"What makes me proud is who Leo is as a person." Jorge Messi said that, and it tells you more about how Lionel was raised than any trophy cabinet ever could.
Lionel Andrés Messi was born on June 24, 1987, in Rosario, Argentina, to a steel plant worker and a part-time factory cleaner. Jorge worked long shifts at Acindar, a steel manufacturing company. Celia Cuccittini cleaned homes and raised four children — Rodrigo, Matías, María Sol, and Lionel. Neither parent had football careers of their own. What they had was a kid who couldn't stop playing.
A diagnosis that changed everything
When Messi was ten, doctors identified a growth hormone deficiency requiring expensive monthly treatment. Newell's Old Boys, his local club at the time, couldn't cover the costs. Neither could the family on their own. That medical reality is what pushed them toward Barcelona — not ambition, not chasing glory, but necessity.
FC Barcelona agreed to support his treatment. The family relocated to Spain, though the transition fractured them almost immediately. Jorge once recalled that in those early years, "Leo saw his mother only every four months." Messi later admitted, "There were moments when I was really sad and homesick, but I never thought of leaving."
That's worth sitting with. A child, far from home, injecting growth hormones, training in a foreign country — and he never asked to come back.
The bond that never broke
Messi has a tattoo of his mother's face on his left shoulder blade. Celia appeared on Argentine television in 2018 and pushed back on critics who claimed her son didn't care about the national team: "When people say that he doesn't feel it or that he plays out of obligation, that hurts as a mother and as a family."
She was there in Qatar when Argentina won the 2022 World Cup. So was Jorge. After everything — the hormones, the homesickness, the years split between continents — they watched their son lift the one trophy that had eluded him his entire career.

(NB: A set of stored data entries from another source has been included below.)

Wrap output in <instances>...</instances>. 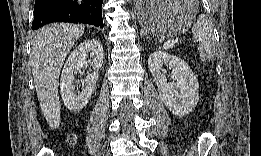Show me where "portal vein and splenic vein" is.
I'll return each mask as SVG.
<instances>
[{
  "instance_id": "18ae733b",
  "label": "portal vein and splenic vein",
  "mask_w": 261,
  "mask_h": 156,
  "mask_svg": "<svg viewBox=\"0 0 261 156\" xmlns=\"http://www.w3.org/2000/svg\"><path fill=\"white\" fill-rule=\"evenodd\" d=\"M175 43H179V40L178 39L168 40L166 45L164 46V48H168V47L172 46Z\"/></svg>"
}]
</instances>
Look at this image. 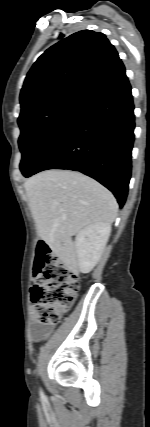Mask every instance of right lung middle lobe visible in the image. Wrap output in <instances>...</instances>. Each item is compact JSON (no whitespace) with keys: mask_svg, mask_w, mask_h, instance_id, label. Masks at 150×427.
<instances>
[{"mask_svg":"<svg viewBox=\"0 0 150 427\" xmlns=\"http://www.w3.org/2000/svg\"><path fill=\"white\" fill-rule=\"evenodd\" d=\"M78 108L77 105L54 104L33 109L19 117L20 170L25 177L32 175Z\"/></svg>","mask_w":150,"mask_h":427,"instance_id":"obj_1","label":"right lung middle lobe"}]
</instances>
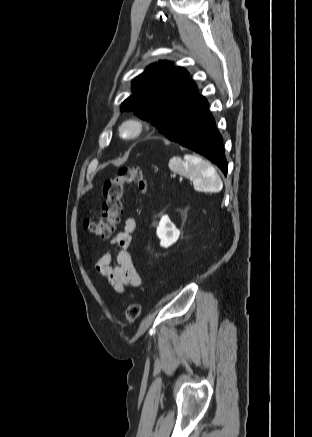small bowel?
Listing matches in <instances>:
<instances>
[{"mask_svg":"<svg viewBox=\"0 0 312 437\" xmlns=\"http://www.w3.org/2000/svg\"><path fill=\"white\" fill-rule=\"evenodd\" d=\"M135 228L136 220L131 216L126 219L123 229L114 236L112 242L118 248L114 265H112L110 252L102 253L94 262L95 271L107 278L112 288L118 293H123L127 287H139L142 283L129 252Z\"/></svg>","mask_w":312,"mask_h":437,"instance_id":"obj_1","label":"small bowel"}]
</instances>
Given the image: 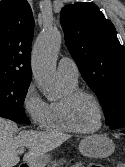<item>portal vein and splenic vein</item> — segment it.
Segmentation results:
<instances>
[{"mask_svg":"<svg viewBox=\"0 0 125 167\" xmlns=\"http://www.w3.org/2000/svg\"><path fill=\"white\" fill-rule=\"evenodd\" d=\"M23 151H24V148H21V149H20V152H23Z\"/></svg>","mask_w":125,"mask_h":167,"instance_id":"18ae733b","label":"portal vein and splenic vein"}]
</instances>
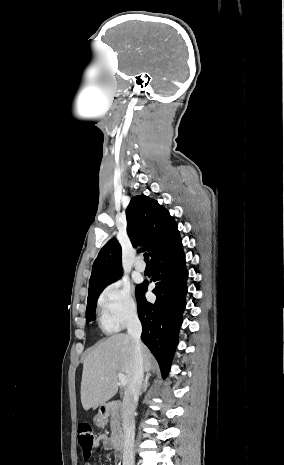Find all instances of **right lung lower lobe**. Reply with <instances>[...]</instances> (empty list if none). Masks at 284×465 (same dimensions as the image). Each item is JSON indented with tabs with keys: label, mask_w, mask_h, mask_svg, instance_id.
<instances>
[{
	"label": "right lung lower lobe",
	"mask_w": 284,
	"mask_h": 465,
	"mask_svg": "<svg viewBox=\"0 0 284 465\" xmlns=\"http://www.w3.org/2000/svg\"><path fill=\"white\" fill-rule=\"evenodd\" d=\"M154 303L145 299L148 282L136 287L141 339L157 359L163 377L168 375L172 357L178 344L183 312L188 291L185 254L179 236L167 249L151 259Z\"/></svg>",
	"instance_id": "98d812e1"
}]
</instances>
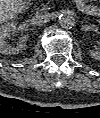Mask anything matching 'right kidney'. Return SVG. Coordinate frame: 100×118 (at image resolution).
Wrapping results in <instances>:
<instances>
[{"mask_svg": "<svg viewBox=\"0 0 100 118\" xmlns=\"http://www.w3.org/2000/svg\"><path fill=\"white\" fill-rule=\"evenodd\" d=\"M23 31V28L17 26L14 22H8L0 27V52L2 54H15L19 52L25 45L27 41V36L22 35L19 40L16 42L15 45L11 46L8 42L11 35L16 31Z\"/></svg>", "mask_w": 100, "mask_h": 118, "instance_id": "right-kidney-1", "label": "right kidney"}]
</instances>
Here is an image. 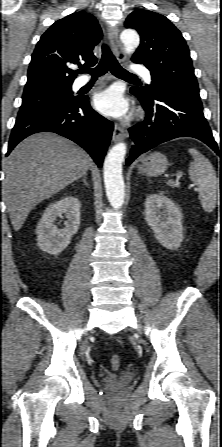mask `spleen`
<instances>
[{
  "mask_svg": "<svg viewBox=\"0 0 222 447\" xmlns=\"http://www.w3.org/2000/svg\"><path fill=\"white\" fill-rule=\"evenodd\" d=\"M188 152L193 157L189 165V175L192 181L198 184L199 200L203 209L212 212L216 206L219 180L211 162L196 149H189ZM169 186L175 187L176 182L169 180Z\"/></svg>",
  "mask_w": 222,
  "mask_h": 447,
  "instance_id": "1",
  "label": "spleen"
}]
</instances>
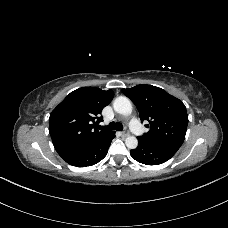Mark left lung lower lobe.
I'll return each mask as SVG.
<instances>
[{
    "label": "left lung lower lobe",
    "mask_w": 228,
    "mask_h": 228,
    "mask_svg": "<svg viewBox=\"0 0 228 228\" xmlns=\"http://www.w3.org/2000/svg\"><path fill=\"white\" fill-rule=\"evenodd\" d=\"M138 147L130 151V155L136 161L146 165H158L168 161L178 151L179 147L148 143L138 139Z\"/></svg>",
    "instance_id": "0a47b994"
}]
</instances>
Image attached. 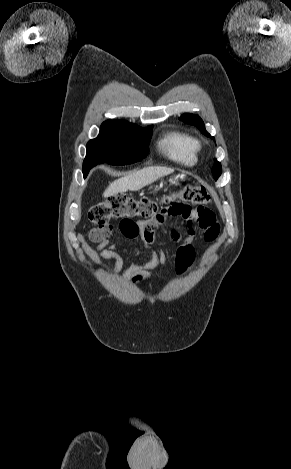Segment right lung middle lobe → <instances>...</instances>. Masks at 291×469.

Both parents carry Italian ancestry, a common thread through Rosario's history of European immigration. They met as young adults in the Las Heras neighbourhood, married in 1978 after Jorge completed his military service, and built a modest life that happened to produce the most decorated footballer the sport has ever seen.
Jorge put it simply: "His success elsewhere is a consequence of who he is."